Face à un artiste qui jongle avec les types d’albums qu’il crée, la médiation est importante ! C’est dans ce contexte qu’une exposition réalisée par Chantal Cession pour les « Ateliers du Texte et de l’Image asbl » et intitulée « Double six. Rascal et Cie » a été mise sur pied à la demande de la Communauté française. Cette exposition très structurée, faite d’originaux, de livres et de différents éléments reflétant l’univers de l’artiste permet de mieux cerner sa personnalité mais aussi et surtout la cohérence et la justesse de sa démarche. Cette exposition, empruntable par les bibliothèques de la Communauté française, était dernièrement accueillie aux Chiroux à Liège. C’est dans ce cadre qu’une rencontre avec Rascal était organisée le 23 mai dernier.

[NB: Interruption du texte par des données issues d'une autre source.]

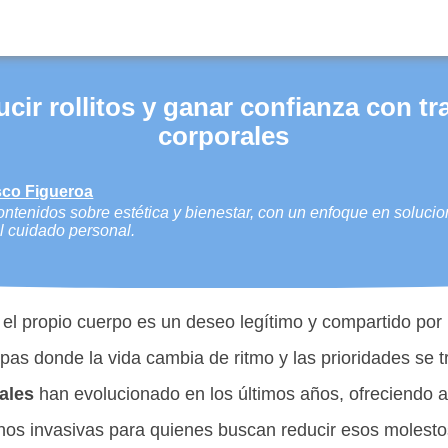
ir rollitos y ganar confianza con t
corporales
co Figueroa
ntenidos sobre estética y bienestar, con un enfoque en solucio
el cuidado personal.
el propio cuerpo es un deseo legítimo y compartido po
pas donde la vida cambia de ritmo y las prioridades se 
ales
han evolucionado en los últimos años, ofreciendo a
os invasivas para quienes buscan reducir esos molestos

Dans les lignes qui suivent, quelques notes afin de relater quelques moments de cette journée.

Le visuel de l’exposition

Dans un premier temps, Rascal nous présente le visuel de l’exposition : une affiche dans laquelle l’on voit un dessin représentant le portrait d’une personne attablée à un bureau et dont la main est figurée par son double, son reflet.
Rascal explique que cette affiche est à l’image de sa démarche :

° cette affiche interpelle et questionne ;

° cette affiche véhicule l’image du « double » qui est un thème qui lui est cher sur différents points :
  Le « double » : c’est la quête de l’identité qui est un thème qu’il aime explorer dans son travail ;
  Le « double », c’est aussi la collaboration qu’il tisse avec de nombreux illustrateurs. Cette compagnie est capitale pour lui ;
  Le « double six » reflète l’idée de la chance. C’est en effet lorsque l’on fait un « double six » aux dés que l’on peut commencer à jouer… Rascal pense que la chance a été déterminante dans son parcours. C’est grâce à de nombreuses rencontres avec des artistes et des gens du monde de l’édition qu’il a pu démarrer. Cette idée de chance lui tient à cœur.

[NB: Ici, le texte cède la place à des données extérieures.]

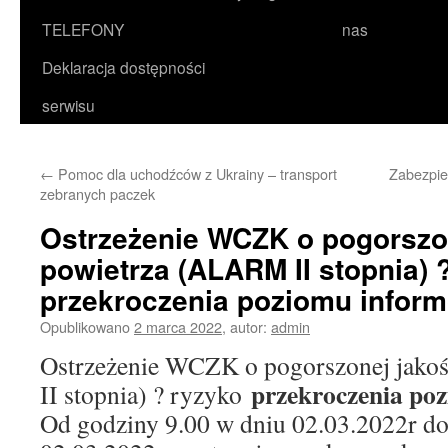
TELEFONY
nas
Deklaracja dostępności
serwisu
←
Pomoc dla uchodźców z Ukrainy – transport
Zabezpie
zebranych paczek
Ostrzeżenie WCZK o pogorszon
powietrza (ALARM II stopnia) 
przekroczenia poziomu infor
Opublikowano
2 marca 2022
,
autor:
admin
Ostrzeżenie WCZK o pogorszonej jako
przekroczenia po
II stopnia) ? ryzyko
Od godziny 9.00 w dniu 02.03.2022r do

Brève présentation de Rascal et de l’exposition par Chantal Cession

Rascal est né en 1959. Il a fait ses débuts dans la publicité et après avoir effectué différents métiers dont une activité de graphiste dans le domaine théâtral, il se lance dans la littérature de jeunesse. Aujourd’hui, c’est un auteur à part entière, reconnu et qui a à son actif plus de cent livres traduits dans différentes langues étrangères. Chantal remercie Rascal pour sa présence à cette rencontre et pour le temps qu’il va consacrer aux participants.

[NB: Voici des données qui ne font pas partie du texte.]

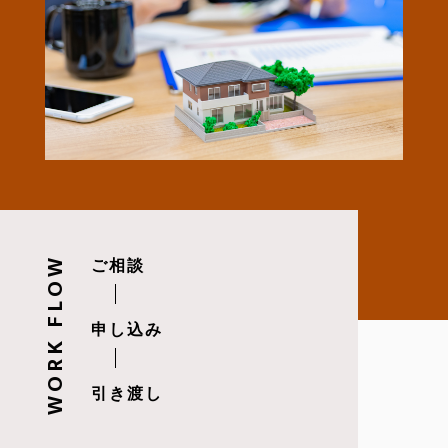
WORK FLOW
ご相談
申し込み
引き渡し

Elle évoque ensuite l’exposition telle qu’elle se présente au Centre culturel Les Chiroux. En effet, la salle d’exposition des Chiroux permet d’accueillir une exposition plus importante que celle constituée au départ en vue de sa circulation dans les bibliothèques. Aussi, à la demande du Centre culturel, Rascal a accepté de confier, en plus, les dessins originaux de trois livres récents : Au son de la fanfare , Monsieur Casimir et Je t’écris ainsi que des photos et quelques objets personnels.

La scénographie de l’ensemble a été réalisée avec créativité par Gilles Dewalque, régisseur des Chiroux .

Quant à la partie de l’exposition constituée pour circuler dans les bibliothèques, elle s’articule autour de 4 axes :

• 1 : L’univers de Rascal

• 2 : Du brouillon au texte publié

• 3 : Rascal : créateur d’images

• 4 : Rascal et Cie

Lecture

En guise d’introduction, Chantal nous fait une lecture de l’album Blanche dune .
Suite à cette lecture Rascal évoque des thèmes présents dans ce livre.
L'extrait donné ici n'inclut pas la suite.